“Humans really weren’t designed to eat while running. We have to condition ourselves to this little trick, and do so while moving at relatively low aerobic effort levels so that there’s actually some blood flow to the stomach to pick up and use some of those calories we’re gulping down.” - Bob Shebest, Ultrarunner, Ironman, Certified Coach, Point Positive Coaching, LLC
So you thought running was simple? Just slap on some shoes and hit the road. Well, it is simple until you hit a certain point. As you increase your workout time and mileage, your body demands better fueling.
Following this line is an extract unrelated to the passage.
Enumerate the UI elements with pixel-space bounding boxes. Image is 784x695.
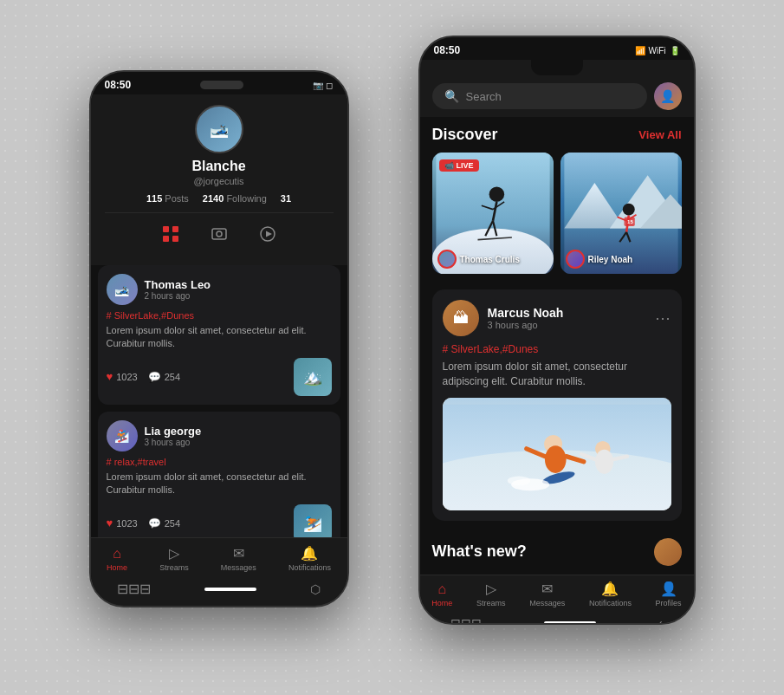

Push too far while taking in too little and you’ll suffer acute carb depletion: headaches, tunnel vision, nausea, irritability. Just ask my husband about my early running days. When I began my adventures in distance running, I would go out and run 10-15 miles without proper fueling. When I got home, I would hit the bed, exhausted, and spend the next hour in a carb depleted coma.
Teaching your body to fuel on the run is just as important as teaching your body to put one foot in front of the other.
I was once told that you can do about an hour’s workout on a meal. After that, your body will deplete it’s glycogen stores and you need to be taking in additional fuel.
Why Gu?
It is a shot of easily digested calorie rich goodness. Seriously, it’s a quick and easy way to get carbs back in your body. Why do you need it quick and easy? When you are running, your body is pulling blood flow from your stomach to your working leg muscles. The reduced blood flow in your stomach means your body will have a much harder time digesting “normal foods”.
So, when do I take Gu?
According to GuEnergy.com, you should take one gel 15 minutes before training or racing in order to top off your electrolyte and glucose stores, followed by one every 30-45 minutes along the way.
And, that’s pretty much what I do. On the bike, I alternate 1 Gu OR a half a Cliff Bar every 30 minutes.
Keep it simple. Keep a routine. Keep doing it. Because, when you’re going the distance, nutrition and hydration are key factors to your success. Once you get behind on either, there’s no easy way to catch back up.